The board voted Monday, March 19, to authorize Superintendent Ira Wentworth to solicit statements of qualifications for professional design services for the project.

"The board feels strongly about completing the facilities at Indian Valley for the generations to follow," he said. "The stadium is the last piece of that puzzle. This is only step one in a journey of 1,000 steps.

"The thought is that our 1995 bond issue that provided additional classrooms and a gymnasium at Indian Valley High School expires in 2019, so perhaps taking that issue to the public in November could be done without adding additional expense to the voters."

The board's action was the first step in the process.

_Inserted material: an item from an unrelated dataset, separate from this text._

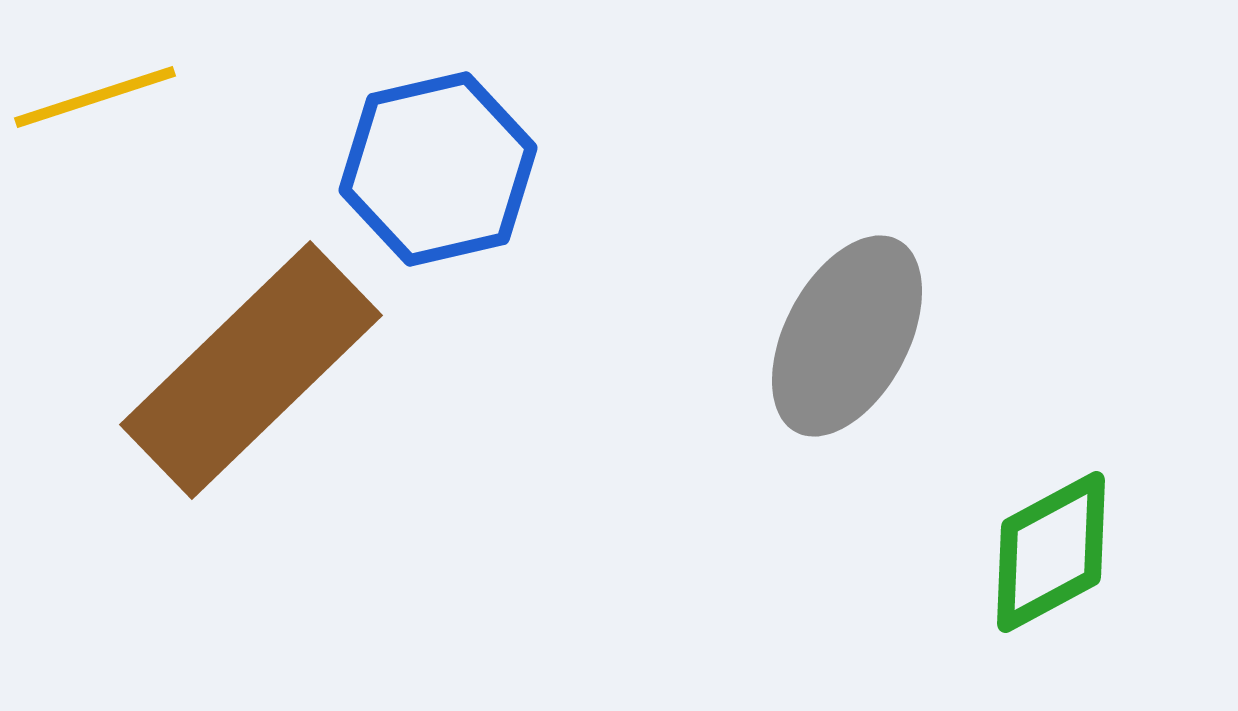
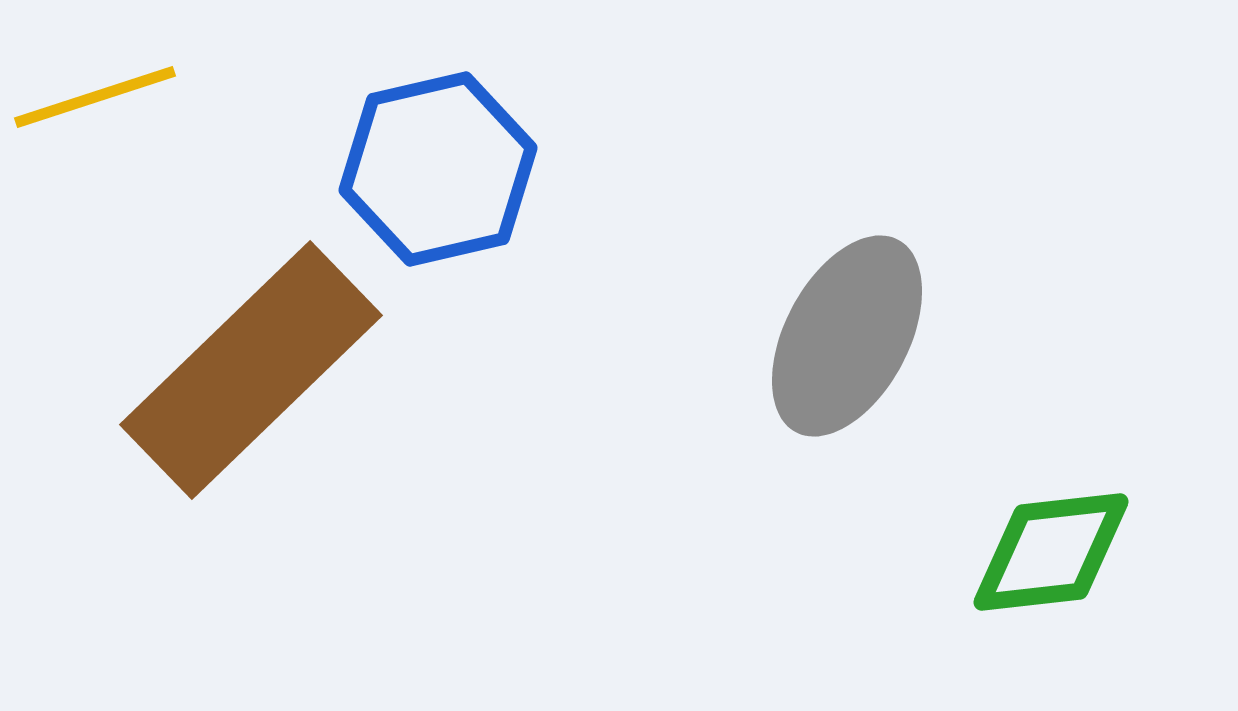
green diamond: rotated 22 degrees clockwise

"We have to advertise for design firms to submit qualifications," he said. "From those the board would pick two or three to consider. Those design firms would present a plan and scope of the project and the projected budget for the project. We have to get through that step so we know the dollar amount we're looking at before going to the county auditor to see how that cost would compare to the expiring 1995 bond issue."

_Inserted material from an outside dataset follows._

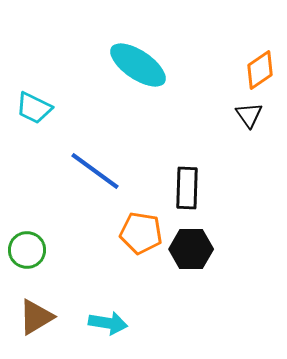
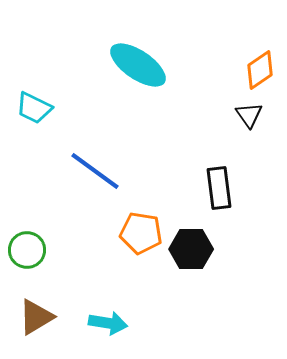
black rectangle: moved 32 px right; rotated 9 degrees counterclockwise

If a new stadium is built, it would be constructed on land behind the high school. The land is owned by Tusco Display, but the board has been in conversations with the owner of the company about purchasing some land, Wentworth said.

Currently, the Indian Valley football team plays its home games at Kelley Field in Midvale. One of the main concerns with the field is the lack of parking.

"It is a big concern, but fortunately we have a good relationship with the owners of Midvale Speedway and have been able to use some of their parking to alleviate the congestion," he said.

In addition, the current track surface has been in place since the early 2000s. It was supposed to have a 10-year lifespan, "which we have well exceeded," Wentworth said. "The track is in bad shape and needs attention."

Because of space limitations at Kelley Field, there is only room enough for a six-lane track. A full-size track is eight lanes, which is necessary if a school district wants to host a conference meet, a district meet or a regional meet.

Kelley Field, named for the family that donated the land, has been in use since the late 1950s, first for Midvale High School, and then for both Indian Valley South and Indian Valley North.

A new stadium would include bleachers, a locker room and restrooms, an eight-lane track and adequate parking.

As for Kelley Field, it would remain open. It would be used as a walking track open to the community and as a practice field for the middle school football teams, Wentworth said.

"Now they practice on a small lot behind the middle school in Tuscarawas," he said. "In the late fall, it's like playing on the Sahara Desert. There is no grass and plenty of rocks. Kelley Field would be a better facility for the seventh and eighth grade programs."

Seventh and eighth grade games would be played at the new facility.